- _Required action_:
Filter the records below and copy every line containing the word "Sostén".

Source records
####################
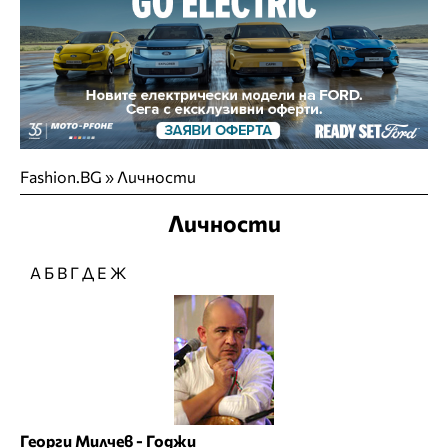
Fashion.BG
»
Личности
Личности
А
Б
В
Г
Д
Е
Ж
Георги Милчев - Годжи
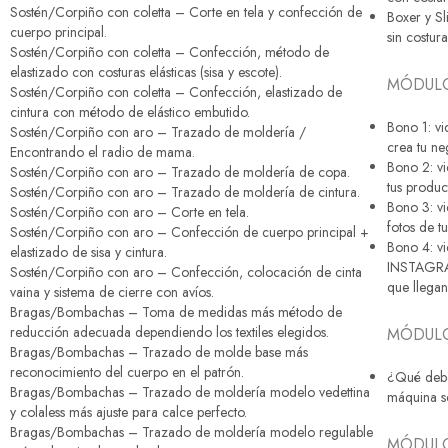
Sostén/Corpiño con coletta – Corte en tela y confección de
Boxer y Sl
cuerpo principal.
sin costura
Sostén/Corpiño con coletta – Confección, método de
elastizado con costuras elásticas (sisa y escote).
MÓDULO
Sostén/Corpiño con coletta – Confección, elastizado de
cintura con método de elástico embutido.
Bono 1: v
Sostén/Corpiño con aro – Trazado de moldería /
crea tu ne
Encontrando el radio de mama.
Bono 2: v
Sostén/Corpiño con aro – Trazado de moldería de copa.
tus produc
Sostén/Corpiño con aro – Trazado de moldería de cintura.
Bono 3: v
Sostén/Corpiño con aro – Corte en tela.
fotos de t
Sostén/Corpiño con aro – Confección de cuerpo principal +
Bono 4: v
elastizado de sisa y cintura.
INSTAGRAM
Sostén/Corpiño con aro – Confección, colocación de cinta
que llegan
vaina y sistema de cierre con avíos.
Bragas/Bombachas – Toma de medidas más método de
reducción adecuada dependiendo los textiles elegidos.
MÓDULO
Bragas/Bombachas – Trazado de molde base más
reconocimiento del cuerpo en el patrón.
¿Qué debo
Bragas/Bombachas – Trazado de moldería modelo vedettina
máquina se
y colaless más ajuste para calce perfecto.
Bragas/Bombachas – Trazado de moldería modelo regulable
MÓDULO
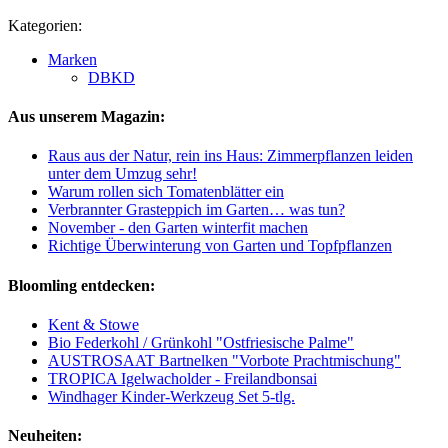
Kategorien:
Marken
DBKD
Aus unserem Magazin:
Raus aus der Natur, rein ins Haus: Zimmerpflanzen leiden
unter dem Umzug sehr!
Warum rollen sich Tomatenblätter ein
Verbrannter Grasteppich im Garten… was tun?
November - den Garten winterfit machen
Richtige Überwinterung von Garten und Topfpflanzen
Bloomling entdecken:
Kent & Stowe
Bio Federkohl / Grünkohl "Ostfriesische Palme"
AUSTROSAAT Bartnelken "Vorbote Prachtmischung"
TROPICA Igelwacholder - Freilandbonsai
Windhager Kinder-Werkzeug Set 5-tlg.
Neuheiten:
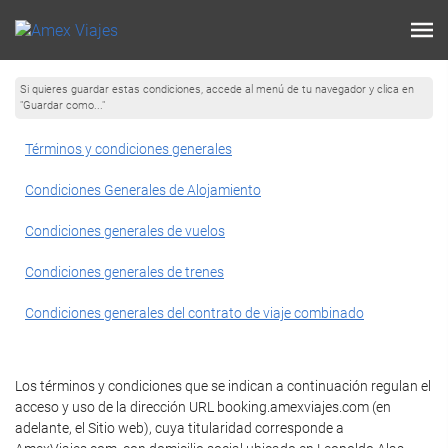
Si quieres guardar estas condiciones, accede al menú de tu navegador y clica en
"Guardar como..."
Términos y condiciones generales
Condiciones Generales de Alojamiento
Condiciones generales de vuelos
Condiciones generales de trenes
Condiciones generales del contrato de viaje combinado
Los términos y condiciones que se indican a continuación regulan el
acceso y uso de la dirección URL booking.amexviajes.com (en
adelante, el Sitio web), cuya titularidad corresponde a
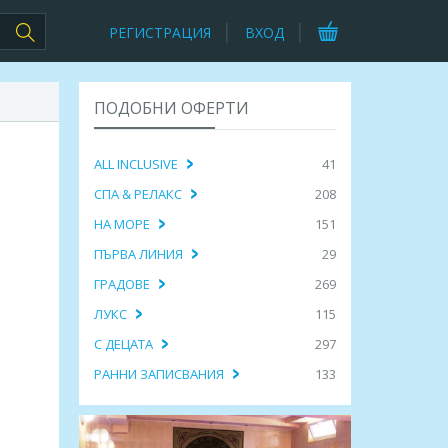
РЕГИСТРАЦИЯ
ВХОД
ПОДОБНИ ОФЕРТИ
ALL INCLUSIVE
41
СПА & РЕЛАКС
208
НА МОРЕ
151
ПЪРВА ЛИНИЯ
29
ГРАДОВЕ
269
ЛУКС
115
С ДЕЦАТА
297
,
РАННИ ЗАПИСВАНИЯ
133
lusive на море в Asteria Bloom
7 нощувки Ultra All nclusive в Kaia
нощувки и транспорт
Coracesium 4*, Алания и транспорт
 449.00€
729.53лв. / 373.00€
ПРЕГЛЕД
ПРЕГЛЕД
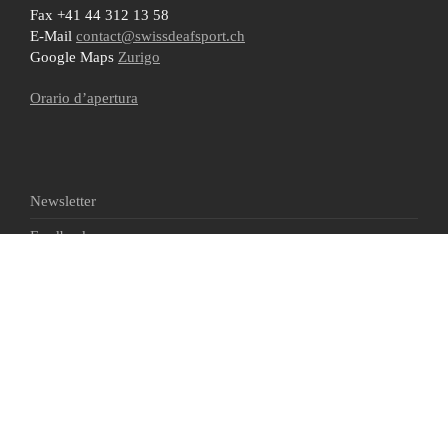
Fax +41 44 312 13 58
E-Mail
contact@swissdeafsport.ch
Google Maps
Zurigo
Orario d’apertura
Newsletter
Feedback
RSS
Protezione dei dati
Esclusione di responsabilità
Condizioni generali
Impronta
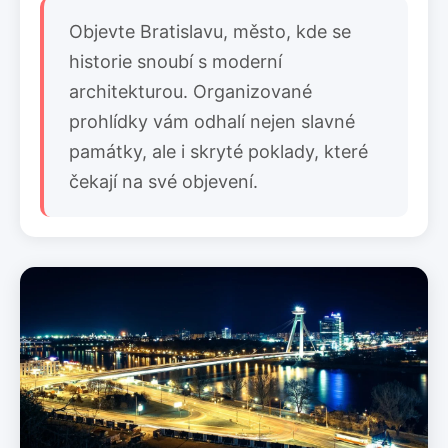
Objevte Bratislavu, město, kde se
historie snoubí s moderní
architekturou. Organizované
prohlídky vám odhalí nejen slavné
památky, ale i skryté poklady, které
čekají na své objevení.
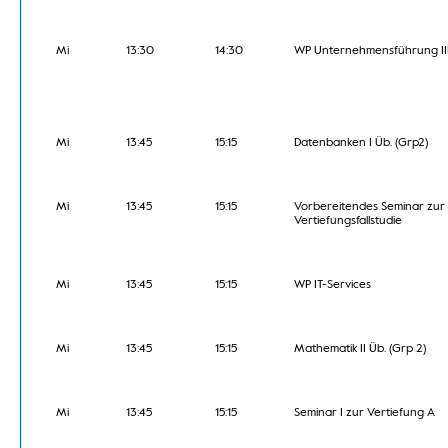
Mi
13:30
14:30
WP Unternehmensführung II
Mi
13:45
15:15
Datenbanken I Üb. (Grp2)
Mi
13:45
15:15
Vorbereitendes Seminar zur
Vertiefungsfallstudie
Mi
13:45
15:15
WP IT-Services
Mi
13:45
15:15
Mathematik II Üb. (Grp 2)
Mi
13:45
15:15
Seminar I zur Vertiefung A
####################
- _Your solution_:
Sostén/Corpiño con coletta – Corte en tela y confección de
Sostén/Corpiño con coletta – Confección, método de
Sostén/Corpiño con coletta – Confección, elastizado de
Sostén/Corpiño con aro – Trazado de moldería /
Sostén/Corpiño con aro – Trazado de moldería de copa.
Sostén/Corpiño con aro – Trazado de moldería de cintura.
Sostén/Corpiño con aro – Corte en tela.
Sostén/Corpiño con aro – Confección de cuerpo principal +
Sostén/Corpiño con aro – Confección, colocación de cinta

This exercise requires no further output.